Wednesday, February 9, 2011

Faith and Self Love

In a post over at thehardestquestion, Carol Howard Merritt recently pitched out a really solid reflection on 1 Corinthians 3:1-9.   The essence of her reflection revolves around the contrast between Spirit and Flesh that the Apostle Paul glances off of in this section, but develops more fully elsewhere.  She then uses that to reflect on the toxic approach our culture takes towards the flesh, particularly the flesh of women who look at themselves and find that they are not the airbrushed perfection they're told they're supposed to be.   It's open, honest and thought provoking, as her writing tends to be.

In response to a comment I left, Carol said:


"How do you understand/explain the nuances between loving oneself and self-seeking?"

This had the unfortunate effect of sending me off into a conceptual cascade that was waaay to long for a comment, which I'm going to subject you to here.   Just warnin' ya.  There's still time to escape.

Honestly, when I went a-parsing down that road, I found myself mightily struggling with the idea of "loving myself."

Love, as I understand it both conceptually and from the ground of my faith, is relational.  It's something that exists between selves.  In it's highest form, it bridges the chasm of existential separation that divides us, as in it we share in the joys and sorrows of the beloved.  Not to mention it being both the Most Excellent Way and the essential nature of God.

But when I look to the heart of Christian faith, to the Great Commandment, self-love is hard to find.  Love of God?  Check.  Love of Neighbor.  Check.  But of self?  Hmmm.  It's the measure of how you love your neighbor...but...um...there's not much else there.

Meaningfully saying "I love myself" requires a fragmentation of being, a separation of self from self.  You can only love yourself if you are not at one with yourself.  This is the odd actuality of our existence as sentient and self-aware creatures.  In self-awareness, the self reflects on itself, and is aware of itself as a being relative to other beings.  There is, in self-awareness, the capacity to look at who you are and be either pleased or horrified.   It's an essential characteristic of being human.

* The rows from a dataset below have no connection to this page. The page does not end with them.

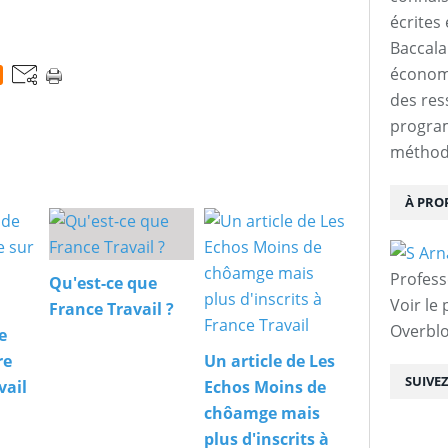
écrites 
Baccalau
économi
des res
progra
méthodo
À PRO
Profess
Qu'est-ce que
Voir le 
France Travail ?
Overbl
e
re
Un article de Les
SUIVE
vail
Echos Moins de
chôamge mais
plus d'inscrits à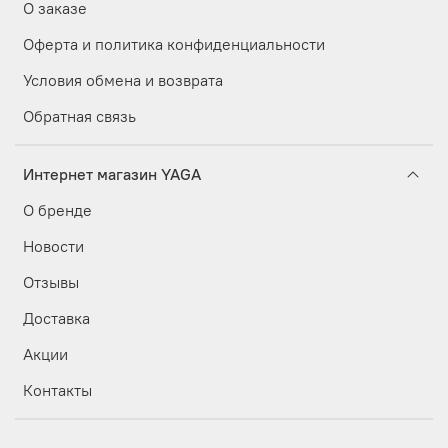
О заказе
Оферта и политика конфиденциальности
Условия обмена и возврата
Обратная связь
Интернет магазин YAGA
О бренде
Новости
Отзывы
Доставка
Акции
Контакты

I'd insert a Sarah Palin joke here, but my self awareness tells me that wouldn't be gracious.

Oh.  Oops.

But unlike loving others unconditionally, loving yourself unconditionally often results in sociopathic unpleasantness.   That's Narcissus in a nutshell, forever poring over his beauty and the wonder that is him, trapped in a recursive feedback loop of self-regard.  It's true for self-hate, too.  Dark Narcissus can sit by that bleak pool, forever lamenting his thin lipped pimply visage and his stammering incompetence at all things.   That form of self-seeking-self-love is a closed circle prison, harming not just an individual but also those around them.

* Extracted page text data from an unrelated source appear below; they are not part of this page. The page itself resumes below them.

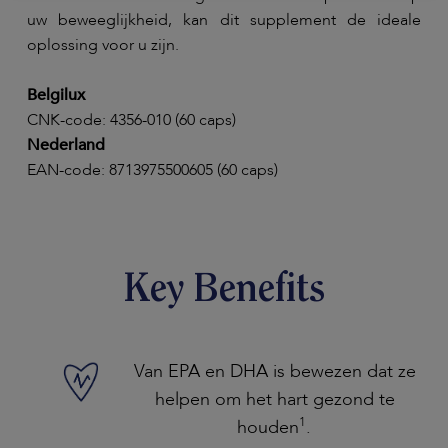
uw beweeglijkheid, kan dit supplement de ideale
oplossing voor u zijn.
Belgilux
CNK-code: 4356-010 (60 caps)
Nederland
EAN-code: 8713975500605 (60 caps)
Key Benefits
Van EPA en DHA is bewezen dat ze
helpen om het hart gezond te
1
houden
.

For self-love to be transforming and liberating, it needs to be both rational and ecstatic.   The rational part springs from our self-awareness as a thinking being.  Presbyterians do this great.  Ecstasy, though, comes harder for us.  The term "ecstasy" means essentially to "stand outside" of oneself.   Love does this.  And the love of God that is the first element of the great commandment does this best.  Pouring all your heart and all your mind and all your soul into the Love from which we all spring is the highest form of human ecstasy.

This love, as I see it, is also a form of love of self.  That's not to say that we are God.  Not at all.  Do I look like Feuerbach?   Yeah, ok, maybe a little, but I don't think like him theologically.

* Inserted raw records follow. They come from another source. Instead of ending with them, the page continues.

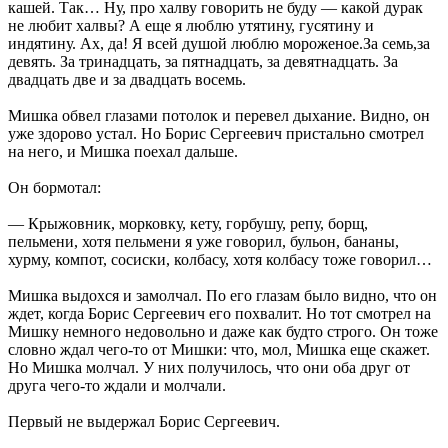
кашей. Так… Ну, про халву говорить не буду — какой дурак
не любит халвы? А еще я люблю утятину, гусятину и
индятину. Ах, да! Я всей душой люблю мороженое.За семь,за
девять. За тринадцать, за пятнадцать, за девятнадцать. За
двадцать две и за двадцать восемь.
Мишка обвел глазами потолок и перевел дыхание. Видно, он
уже здорово устал. Но Борис Сергеевич пристально смотрел
на него, и Мишка поехал дальше.
Он бормотал:
— Крыжовник, морковку, кету, горбушу, репу, борщ,
пельмени, хотя пельмени я уже говорил, бульон, бананы,
хурму, компот, сосиски, колбасу, хотя колбасу тоже говорил…
Мишка выдохся и замолчал. По его глазам было видно, что он
ждет, когда Борис Сергеевич его похвалит. Но тот смотрел на
Мишку немного недовольно и даже как будто строго. Он тоже
словно ждал чего-то от Мишки: что, мол, Мишка еще скажет.
Но Мишка молчал. У них получилось, что они оба друг от
друга чего-то ждали и молчали.
Первый не выдержал Борис Сергеевич.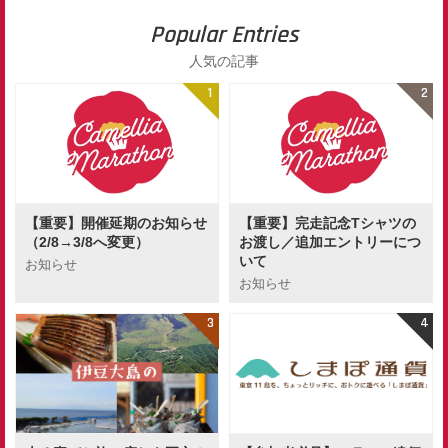
Popular Entries
人気の記事
【重要】開催延期のお知らせ
【重要】完走記念Tシャツの
（2/8→3/8へ変更）
お渡し／追加エントリーにつ
いて
お知らせ
お知らせ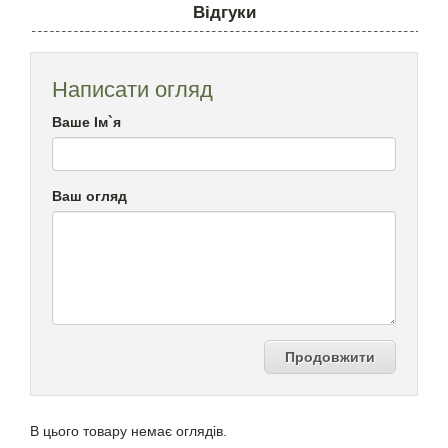
Відгуки
Написати огляд
Ваше Ім`я
Ваш огляд
Продовжити
В цього товару немає оглядів.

Rather, this comes from the rather theologically basic statement that God knows us completely, and that God knows what we would be were we fully conformed to God's grace.  It is that self that is worthy of love.  That's not a love of the self you know.  Not the love of the self whose value is defined by your sociocultural context.  But a love of the self God sees, a self transformed as you empty yourself into God, and the love of God fills you and transforms you and heals and completes you.  George MacDonald, C.S. Lewises master, described this as your "True Name," your identity as you would be were you perfected.  As, in the knowledge of my Creator, I already am. 

That is the self that I am not.  And as I love God, that is the self that I love, unconditionally. 

That, as I still struggle my way through it, is the difference.